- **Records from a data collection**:
--------------------
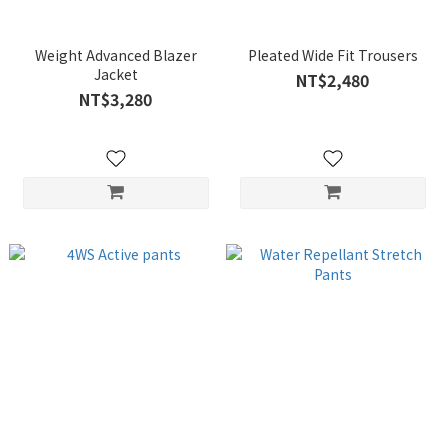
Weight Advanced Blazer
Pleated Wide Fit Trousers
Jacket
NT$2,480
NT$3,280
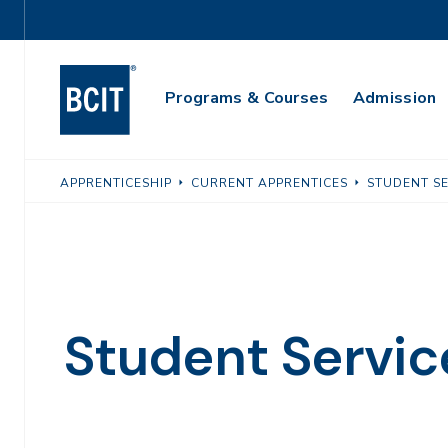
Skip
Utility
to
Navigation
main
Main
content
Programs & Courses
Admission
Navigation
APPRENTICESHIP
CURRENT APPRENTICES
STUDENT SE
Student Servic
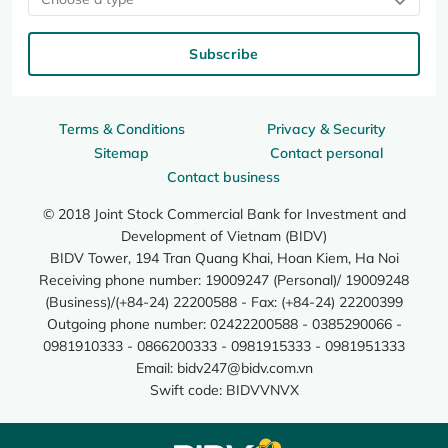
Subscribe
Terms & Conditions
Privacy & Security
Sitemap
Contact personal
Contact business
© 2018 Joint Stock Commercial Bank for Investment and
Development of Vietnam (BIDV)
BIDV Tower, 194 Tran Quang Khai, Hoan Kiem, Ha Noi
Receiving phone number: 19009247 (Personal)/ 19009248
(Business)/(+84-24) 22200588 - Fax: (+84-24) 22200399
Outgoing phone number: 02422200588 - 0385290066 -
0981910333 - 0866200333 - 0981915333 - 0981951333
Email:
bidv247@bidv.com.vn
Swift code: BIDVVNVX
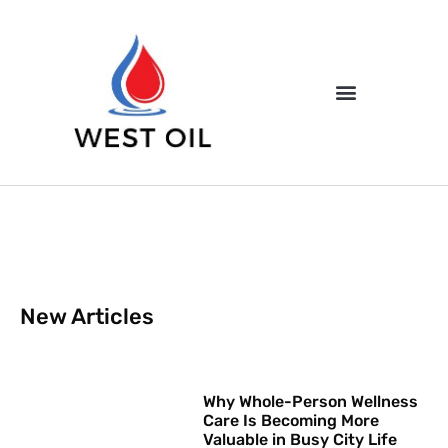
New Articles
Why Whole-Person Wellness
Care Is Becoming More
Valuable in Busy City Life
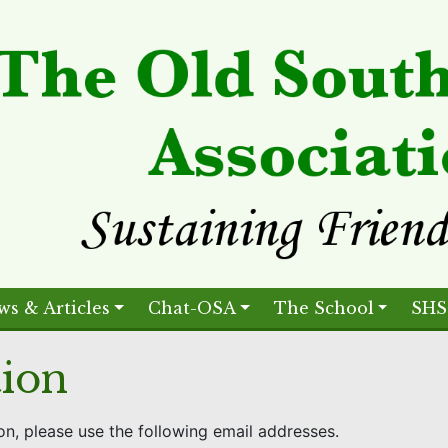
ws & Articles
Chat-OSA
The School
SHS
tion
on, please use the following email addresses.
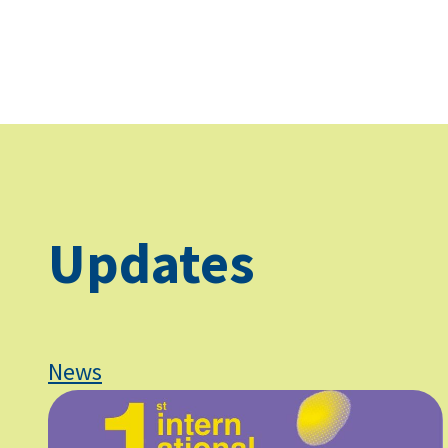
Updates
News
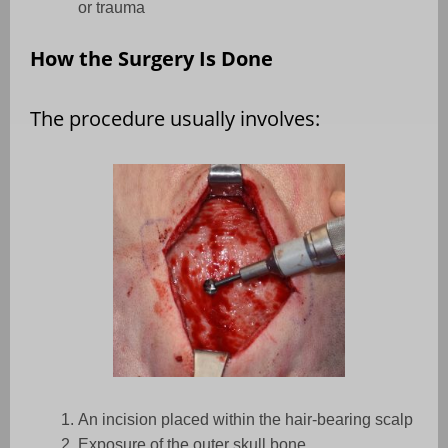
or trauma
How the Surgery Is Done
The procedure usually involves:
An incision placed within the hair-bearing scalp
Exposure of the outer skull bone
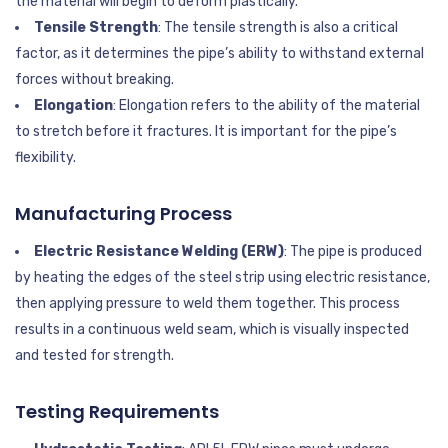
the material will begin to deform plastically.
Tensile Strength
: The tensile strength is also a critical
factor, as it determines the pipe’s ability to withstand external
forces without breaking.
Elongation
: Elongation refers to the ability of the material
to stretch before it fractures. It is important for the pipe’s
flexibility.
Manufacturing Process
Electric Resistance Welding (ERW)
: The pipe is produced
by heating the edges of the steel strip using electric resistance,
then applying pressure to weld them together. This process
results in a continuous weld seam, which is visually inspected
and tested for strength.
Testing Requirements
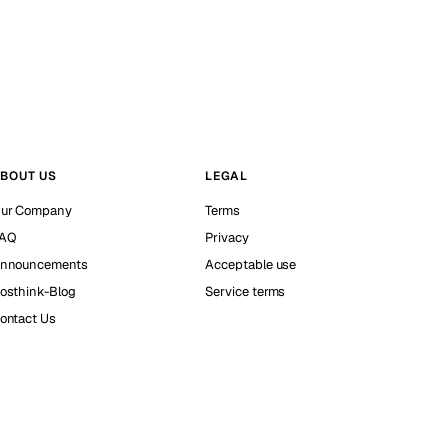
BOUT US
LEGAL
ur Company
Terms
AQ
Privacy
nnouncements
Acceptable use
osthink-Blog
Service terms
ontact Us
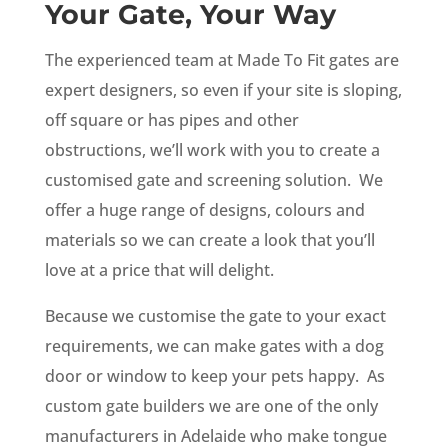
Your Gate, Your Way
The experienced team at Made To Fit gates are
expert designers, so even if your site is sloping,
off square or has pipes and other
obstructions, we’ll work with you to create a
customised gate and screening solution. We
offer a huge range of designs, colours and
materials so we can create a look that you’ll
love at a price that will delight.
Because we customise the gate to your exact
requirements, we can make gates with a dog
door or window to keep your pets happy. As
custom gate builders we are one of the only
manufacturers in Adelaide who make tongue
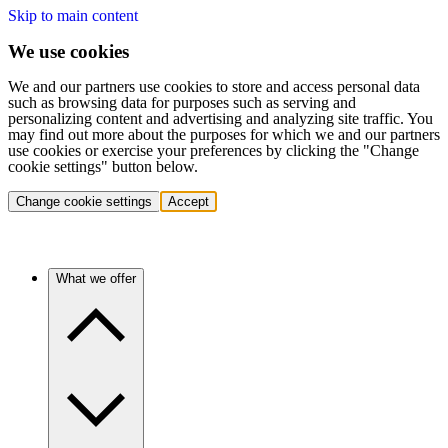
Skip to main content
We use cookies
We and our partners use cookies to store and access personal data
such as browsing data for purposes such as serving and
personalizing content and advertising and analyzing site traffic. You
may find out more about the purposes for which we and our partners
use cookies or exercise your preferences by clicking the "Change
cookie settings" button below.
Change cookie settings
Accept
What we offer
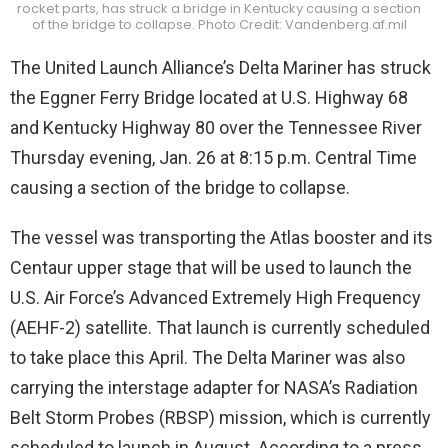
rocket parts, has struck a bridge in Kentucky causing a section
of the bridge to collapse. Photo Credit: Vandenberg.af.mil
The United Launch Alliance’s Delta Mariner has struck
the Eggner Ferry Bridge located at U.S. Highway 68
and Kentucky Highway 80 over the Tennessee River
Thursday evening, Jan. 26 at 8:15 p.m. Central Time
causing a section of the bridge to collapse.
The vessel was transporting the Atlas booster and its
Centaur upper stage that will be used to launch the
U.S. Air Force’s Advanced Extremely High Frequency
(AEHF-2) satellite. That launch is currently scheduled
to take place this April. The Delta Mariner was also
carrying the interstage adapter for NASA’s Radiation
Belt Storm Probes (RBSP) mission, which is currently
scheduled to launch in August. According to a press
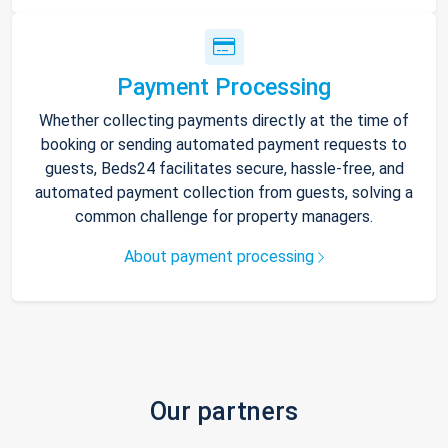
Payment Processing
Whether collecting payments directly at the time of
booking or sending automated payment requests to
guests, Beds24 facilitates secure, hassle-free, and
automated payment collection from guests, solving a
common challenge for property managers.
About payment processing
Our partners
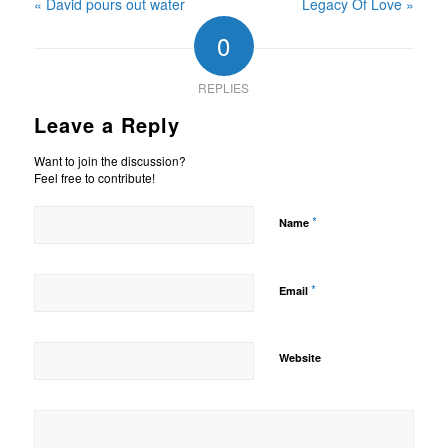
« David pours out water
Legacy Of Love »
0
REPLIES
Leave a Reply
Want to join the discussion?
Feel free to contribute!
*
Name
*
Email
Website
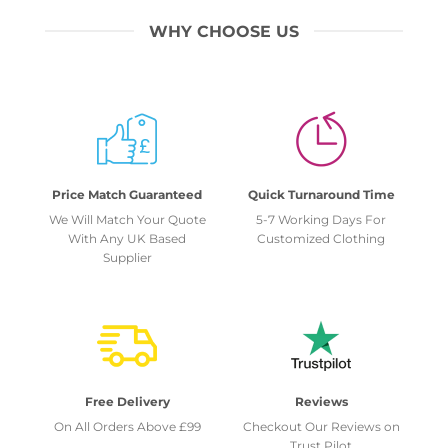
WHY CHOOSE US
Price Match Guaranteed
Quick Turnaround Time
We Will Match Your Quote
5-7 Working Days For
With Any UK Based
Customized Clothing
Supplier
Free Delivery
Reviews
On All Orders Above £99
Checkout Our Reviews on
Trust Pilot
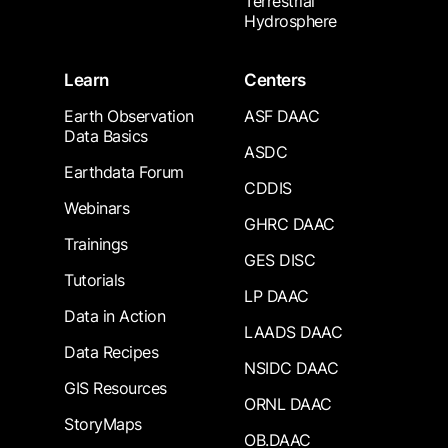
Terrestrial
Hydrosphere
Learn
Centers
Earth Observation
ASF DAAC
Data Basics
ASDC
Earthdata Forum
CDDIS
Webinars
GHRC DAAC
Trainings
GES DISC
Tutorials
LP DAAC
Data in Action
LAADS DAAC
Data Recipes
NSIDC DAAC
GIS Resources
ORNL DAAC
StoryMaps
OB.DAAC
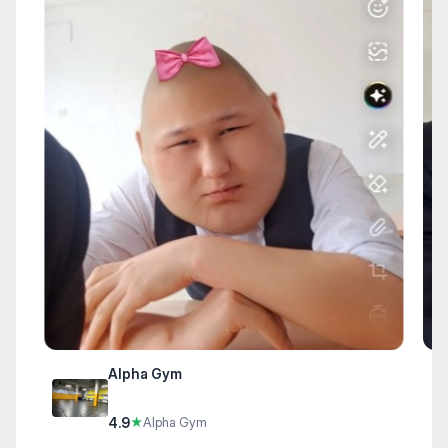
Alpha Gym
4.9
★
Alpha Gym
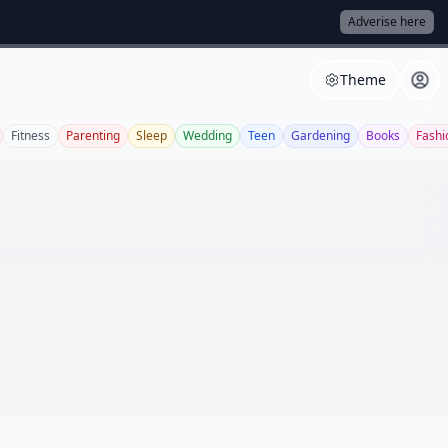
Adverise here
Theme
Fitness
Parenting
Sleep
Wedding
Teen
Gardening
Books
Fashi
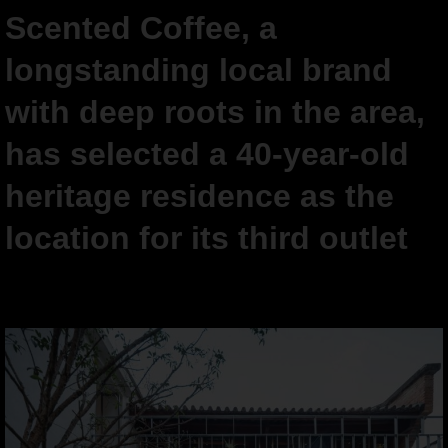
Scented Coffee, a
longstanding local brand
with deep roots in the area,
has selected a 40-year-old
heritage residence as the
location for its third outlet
--------------------
- **Brief**: Your task is to transcribe all of the records precisely, with no images included.

- **Response to this exercise**:
Weight Advanced Blazer
Pleated Wide Fit Trousers
Jacket
NT$2,480
NT$3,280
Skip
Utility
to
Navigation
main
Main
content
Programs & Courses
Admission
Navigation
APPRENTICESHIP
CURRENT APPRENTICES
STUDENT SE
Student Servic
Subscribe
Terms & Conditions
Privacy & Security
Sitemap
Contact personal
Contact business
© 2018 Joint Stock Commercial Bank for Investment and
Development of Vietnam (BIDV)
BIDV Tower, 194 Tran Quang Khai, Hoan Kiem, Ha Noi
Receiving phone number: 19009247 (Personal)/ 19009248
(Business)/(+84-24) 22200588 - Fax: (+84-24) 22200399
Outgoing phone number: 02422200588 - 0385290066 -
0981910333 - 0866200333 - 0981915333 - 0981951333
Email:
bidv247@bidv.com.vn
Swift code: BIDVVNVX
New Articles
Why Whole-Person Wellness
Care Is Becoming More
Valuable in Busy City Life
ws & Articles
Chat-OSA
The School
SHS
tion
on, please use the following email addresses.
Updates
News
or trauma
How the Surgery Is Done
The procedure usually involves:
An incision placed within the hair-bearing scalp
Exposure of the outer skull bone
the material will begin to deform plastically.
Tensile Strength
: The tensile strength is also a critical
factor, as it determines the pipe’s ability to withstand external
forces without breaking.
Elongation
: Elongation refers to the ability of the material
to stretch before it fractures. It is important for the pipe’s
flexibility.
Manufacturing Process
Electric Resistance Welding (ERW)
: The pipe is produced
by heating the edges of the steel strip using electric resistance,
then applying pressure to weld them together. This process
results in a continuous weld seam, which is visually inspected
and tested for strength.
Testing Requirements
BOUT US
LEGAL
ur Company
Terms
AQ
Privacy
nnouncements
Acceptable use
osthink-Blog
Service terms
ontact Us
Your Gate, Your Way
The experienced team at Made To Fit gates are
expert designers, so even if your site is sloping,
off square or has pipes and other
obstructions, we’ll work with you to create a
customised gate and screening solution. We
offer a huge range of designs, colours and
materials so we can create a look that you’ll
love at a price that will delight.
Because we customise the gate to your exact
requirements, we can make gates with a dog
door or window to keep your pets happy. As
custom gate builders we are one of the only
manufacturers in Adelaide who make tongue
Skip to main content
We use cookies
We and our partners use cookies to store and access personal data
such as browsing data for purposes such as serving and
personalizing content and advertising and analyzing site traffic. You
may find out more about the purposes for which we and our partners
use cookies or exercise your preferences by clicking the "Change
cookie settings" button below.
Change cookie settings
Accept
What we offer
rocket parts, has struck a bridge in Kentucky causing a section
of the bridge to collapse. Photo Credit: Vandenberg.af.mil
The United Launch Alliance’s Delta Mariner has struck
the Eggner Ferry Bridge located at U.S. Highway 68
and Kentucky Highway 80 over the Tennessee River
Thursday evening, Jan. 26 at 8:15 p.m. Central Time
causing a section of the bridge to collapse.
The vessel was transporting the Atlas booster and its
Centaur upper stage that will be used to launch the
U.S. Air Force’s Advanced Extremely High Frequency
(AEHF-2) satellite. That launch is currently scheduled
to take place this April. The Delta Mariner was also
carrying the interstage adapter for NASA’s Radiation
Belt Storm Probes (RBSP) mission, which is currently
scheduled to launch in August. According to a press
Payment Processing
Whether collecting payments directly at the time of
booking or sending automated payment requests to
guests, Beds24 facilitates secure, hassle-free, and
automated payment collection from guests, solving a
common challenge for property managers.
About payment processing
Our partners
« David pours out water
Legacy Of Love »
0
REPLIES
Leave a Reply
Want to join the discussion?
Feel free to contribute!
*
Name
*
Email
Website
WHY CHOOSE US
Price Match Guaranteed
Quick Turnaround Time
We Will Match Your Quote
5-7 Working Days For
With Any UK Based
Customized Clothing
Supplier
Free Delivery
Reviews
On All Orders Above £99
Checkout Our Reviews on
Trust Pilot
Terrestrial
Hydrosphere
Learn
Centers
Earth Observation
ASF DAAC
Data Basics
ASDC
Earthdata Forum
CDDIS
Webinars
GHRC DAAC
Trainings
GES DISC
Tutorials
LP DAAC
Data in Action
LAADS DAAC
Data Recipes
NSIDC DAAC
GIS Resources
ORNL DAAC
StoryMaps
OB.DAAC
Alpha Gym
4.9
★
Alpha Gym
Adverise here
Theme
Fitness
Parenting
Sleep
Wedding
Teen
Gardening
Books
Fashi
Scented Coffee, a
longstanding local brand
with deep roots in the area,
has selected a 40-year-old
heritage residence as the
location for its third outlet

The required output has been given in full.